_Data provided_:

--*--

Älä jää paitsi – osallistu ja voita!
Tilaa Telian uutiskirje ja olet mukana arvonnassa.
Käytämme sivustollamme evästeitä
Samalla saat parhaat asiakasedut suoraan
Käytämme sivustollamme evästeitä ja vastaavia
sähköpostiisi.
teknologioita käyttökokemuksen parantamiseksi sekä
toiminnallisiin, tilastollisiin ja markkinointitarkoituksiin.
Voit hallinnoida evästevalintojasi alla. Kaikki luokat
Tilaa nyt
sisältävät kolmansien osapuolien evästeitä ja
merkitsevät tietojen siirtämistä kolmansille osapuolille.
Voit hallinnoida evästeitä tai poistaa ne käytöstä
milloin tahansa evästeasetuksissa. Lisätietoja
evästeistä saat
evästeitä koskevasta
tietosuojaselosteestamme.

--*--

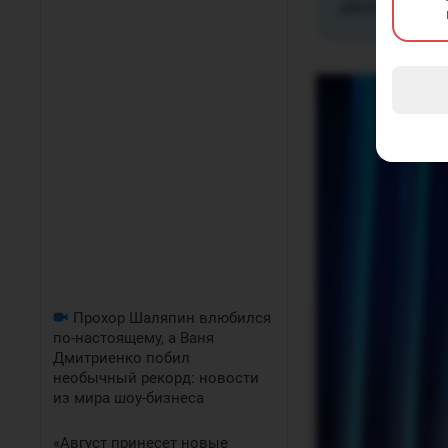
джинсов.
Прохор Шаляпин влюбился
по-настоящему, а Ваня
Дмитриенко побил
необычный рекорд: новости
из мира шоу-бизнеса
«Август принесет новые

--*--

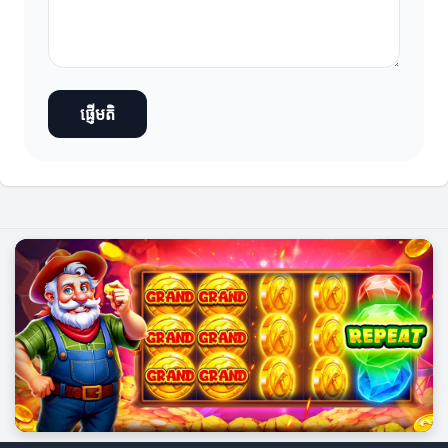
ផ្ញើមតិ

--*--

_Exercise_:
In which lines of the material above does the string "hallinnoida" occur? Copy them all.

_Answer for this exercise_:
Voit hallinnoida evästevalintojasi alla. Kaikki luokat
Voit hallinnoida evästeitä tai poistaa ne käytöstä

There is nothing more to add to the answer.